A while ago I posted a link to an article about creating your own ESXi usb-stick. There are several people around who have written something about this subject. Not much people around though, who had problems with the procedure that was described. It looks like a lot of people copied each other because in many of them a step was missing (not a very important step but hey it shows how data is copied around). So lets start describing my little experiment.
The experiment started with the purchase of a server for testing at home. I came across a server in the DELL PowerEdge range. Now you probably think that I’m loaded with money to be able to buy a Poweredge server. Wrong, some time ago DELL had a promotion I took advantage of. I purchased a PowerEdge T105, a starter model which can be placed underneath your desk. The model is very silent; my laptop makes more noise. For about 150 Euros (shipping included) I ordered myself a genuine PowerEdge with a AMD Opteron processor. All parts I selected were the minimum possible because I found out it is cheaper to buy them separately.
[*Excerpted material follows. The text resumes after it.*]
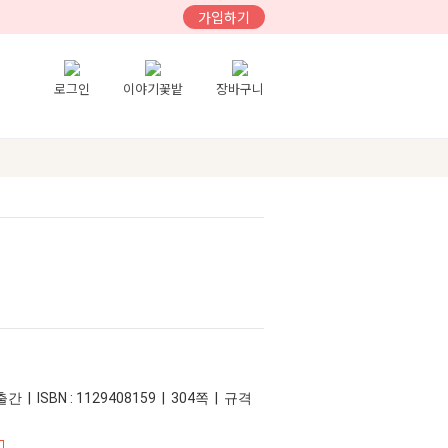
가입하기
로그인
이야기꽃밭
장바구니
간 | ISBN : 1129408159 | 304쪽 | 규격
After a couple of day’s and two unsuccessful delivery attempts I received my Server. After checking the system with a live-cd of Ubuntu (worked perfect), I gave it a try with ESXi of the VMworld Europe USB memory stick (the one every attendee got). ESXi started but was very limited, no network was found because the onboard nic (Broadcom) was not recognized and besides the lack of network capabilities also local storage was unavailable because it did not recognize a compatible SATA controller.
After googling on this problem I found out more people suffered from this problem (after all the product as a system is not on VMware’s HCL). I gave it a rest and installed Ms Windows 2008 on it.
A couple of weeks later VMware announced the new pricing of ESXi (free!). I decided to give it another try but now with the 3.5 update 2 version of ESXi. In order to do that I needed to upgrade my VMworld Europe version of ESXi with the latest version available. Now we reach a point where I got a bit frustrated because the method to build your own USB-stick with ESXi which was everywhere described did not work for me. When trying to write the image to the usb-stick I repeatedly got an empty error message in winimage. I kept trying until I found out the problem was some sort of a protection issue with the current data on the stick.
The solution of this issue was fairly easy, just clean up the entire usb-stick (after backing up the current data, yes reading wasn’t an issue, only writing). To do so I used a utility I already had installed by Western Digital which normally is used to write zero’s to a external harddrive. After I cleaned the stick (no partitions left on the stick) I was able to write the image to the stick.
Next step of course was testing the ESXi 3.5 Update 2 with the PowerEdge T105 server. I plugged the stick in one of the slots on the back of the T105 and fired up the BIOS-utility and changed some settings in order to boot from the usb-stick. While I rebooted the system I kept my fingers crossed. The system booted from the stick and ESXi was started. Looking at the monitor I could not believe my eyes, it worked! I now have a system running ESXi with network connectivity and using local storage.
Now I even think of buying a second T105 to be able to use vMotion and other features at home.